8. A method of manufacturing a display screen according to claim 7, wherein
said dot shape is rectangular or circular.
9. A method of manufacturing a display screen according to claim 7, wherein
said average particle diameter of said fine pigment particles is within a
range of 0.01 to 0.15 .mu.m.
10. A method of manufacturing a display screen according to claim 7,
wherein a thickness of said fine pigment particle layer is within a range
of 0.01 to 0.5 .mu.m.
11. A method of manufacturing a display screen according to claim 7,
wherein said fine pigment particles is of a type selected from the group
consisting of black pigment particles and color pigment particles.
Description
BACKGROUND OF THE INVENTION
1. Field of the Invention
The present invention relates to a display screen used in a display
apparatus such as a color image receiving tube, and a method of
manufacturing such a display screen.
2. Description of the Related Art
On the inner surface of the face plate of a cathode ray tube or a color
image receiving apparatus, dot-shaped or striped phosphor layers emitted
light colored in red, blue and green are formed. As electron beams collide
with these phosphor films, the phosphor films emit light, thus displaying
an image. In order to enhance the contrast and the color purity of the
display apparatus, there have conventionally been attempts to improve the
phosphor layer. For example, there has been proposed a filter-applied
phosphor layer having a structure in which a pigment layer of the same
color as the emitting color of the phosphor layer is provided between the
face plate and the phosphor layer. With this structure, of the external
light made incident, the green and blue light components are absorbed by a
red pigment film, the green and red light components are absorbed by a
blue pigment film, and the blue and red light components are absorbed by a
green pigment film. With use of filter-applied phosphor films, the
contrast and the color purity of the display apparatus can be enhanced.

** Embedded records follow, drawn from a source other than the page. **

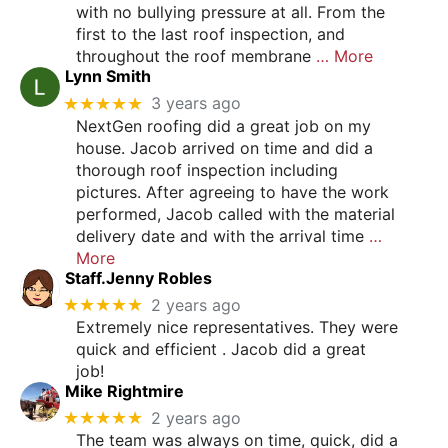
with no bullying pressure at all. From the
first to the last roof inspection, and
throughout the roof membrane
… More
Lynn Smith
★★★★★
3 years ago
NextGen roofing did a great job on my
house. Jacob arrived on time and did a
thorough roof inspection including
pictures. After agreeing to have the work
performed, Jacob called with the material
delivery date and with the arrival time
…
More
Staff.Jenny Robles
★★★★★
2 years ago
Extremely nice representatives. They were
quick and efficient . Jacob did a great
job!
Mike Rightmire
★★★★★
2 years ago
The team was always on time, quick, did a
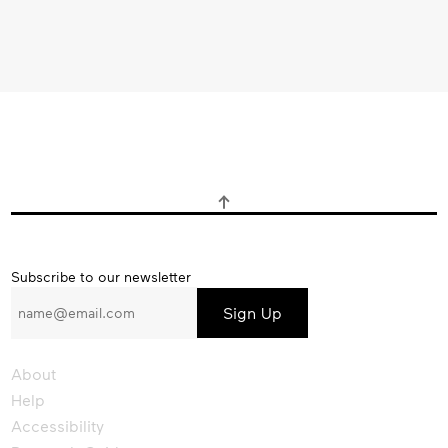
Subscribe
Subscribe to our newsletter
to
our
newsletter
About
Help
Accessibility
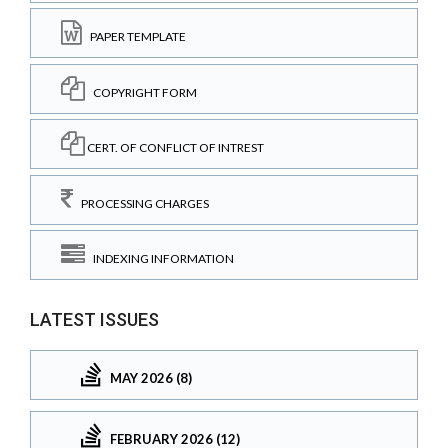
PAPER TEMPLATE
COPYRIGHT FORM
CERT. OF CONFLICT OF INTREST
PROCESSING CHARGES
INDEXING INFORMATION
LATEST ISSUES
MAY 2026 (8)
FEBRUARY 2026 (12)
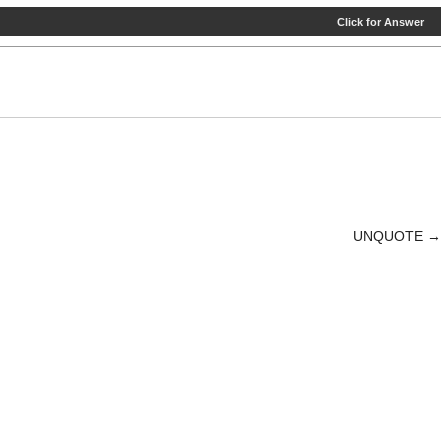
Click for Answer
UNQUOTE
→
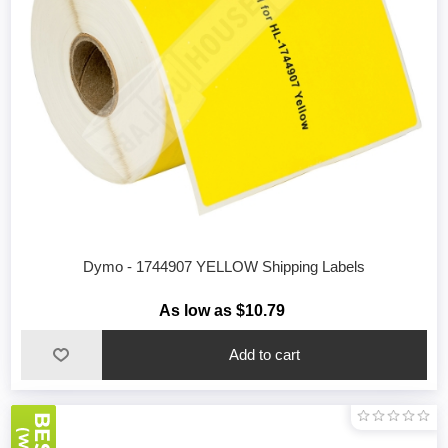
Dymo - 1744907 YELLOW Shipping Labels
As low as $10.79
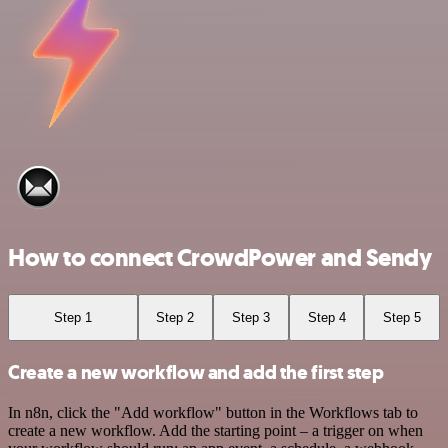
How to connect CrowdPower and Sendy
Step 1
Step 2
Step 3
Step 4
Step 5
Create a new workflow and add the first step
In n8n, click the "Add workflow" button in the Workflows tab to
create a new workflow. Add the starting point – a trigger on when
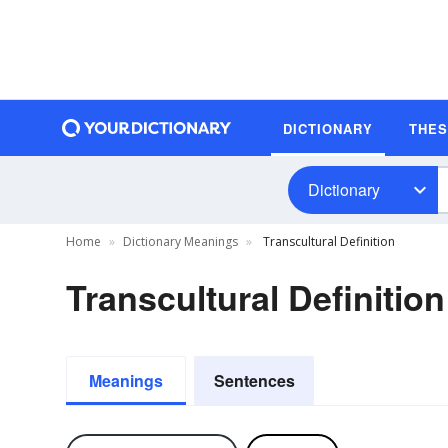
DICTIONARY
THE
Dictionary
Home
Dictionary Meanings
Transcultural Definition
Transcultural Definition
Meanings
Sentences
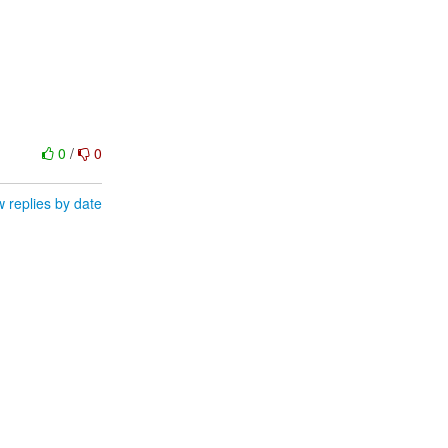
0
/
0
 replies by date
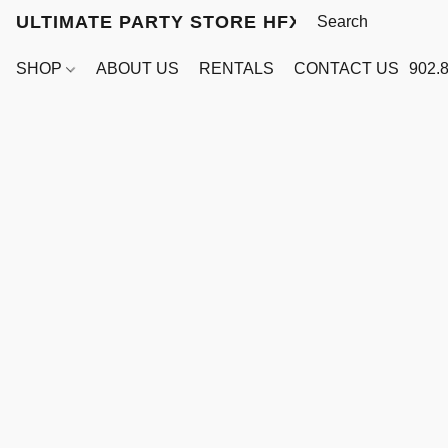
ULTIMATE PARTY STORE HFX
SHOP
ABOUT US
RENTALS
CONTACT US
902.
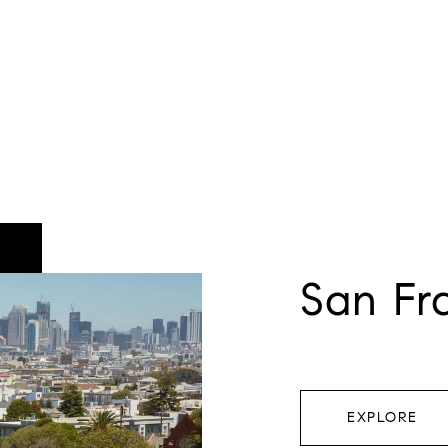
San Fr
EXPLORE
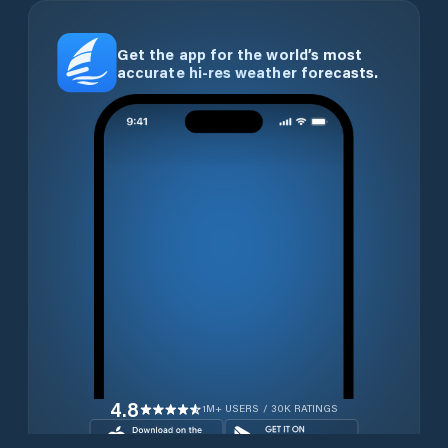
Get the app for the world’s most
accurate hi-res weather forecasts.
4.8
1M+ USERS / 30K RATINGS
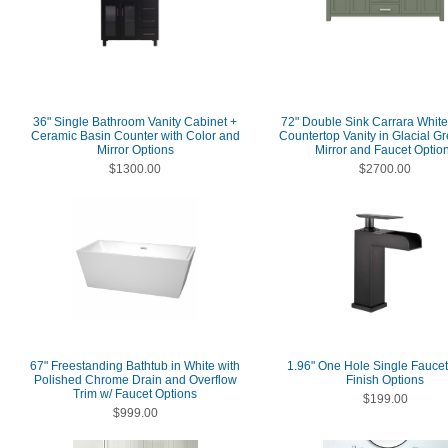
36" Single Bathroom Vanity Cabinet +
72" Double Sink Carrara Whit
Ceramic Basin Counter with Color and
Countertop Vanity in Glacial Gr
Mirror Options
Mirror and Faucet Optio
$1300.00
$2700.00
67" Freestanding Bathtub in White with
1.96" One Hole Single Faucet
Polished Chrome Drain and Overflow
Finish Options
Trim w/ Faucet Options
$199.00
$999.00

As the panel substrate on which phosphor layers are formed, a so-called
tint panel or dark tint panel having a light transmittance lower than that
of the conventional type of glass panel is conventionally formed, for the
purpose of attenuating the external light reflecting components and
enhancing the contrast ratio. The filter of such a filter-applied phosphor
layer has a function of attenuating the external light reflection
components, and therefore it is expected that the filter-applied phosphor
layer can be applied to a face plate having a good light transmittance.
Such a filter-applied phosphor layer is disclosed in, for example, Jan.
Pat. Appln. KOKAI Publication No. 5-275008. However, in the case where
such a filter-applied phosphor layer is actually applied to a face plate
having a high light transmittance, a new problem occurs. That is, the
black matrix does not exhibit a sufficient blackness due to the irregular
reflection on the surfaces of particles which are constituents of the
black matrix.
The black matrix is usually formed of graphite particles having an average
particle diameter of about 0.5 .mu.m. The formation of the black matrix is
carried out generally in the following manner. That is, a resist layer is
formed at a position corresponding to each color of the inner surface of a
panel, and a dispersion solution of graphite particles is applied on the
entire surface including the resist layer, followed by drying, and the
applied graphite pigment particle layer is removed along with the resist
layer.
SUMMARY OF THE INVENTION
The first object of the present invention is to provide a display screen
having a good contrast, a high color purity and a high brightness, by
forming a black matrix capable of achieving a sufficient blackness.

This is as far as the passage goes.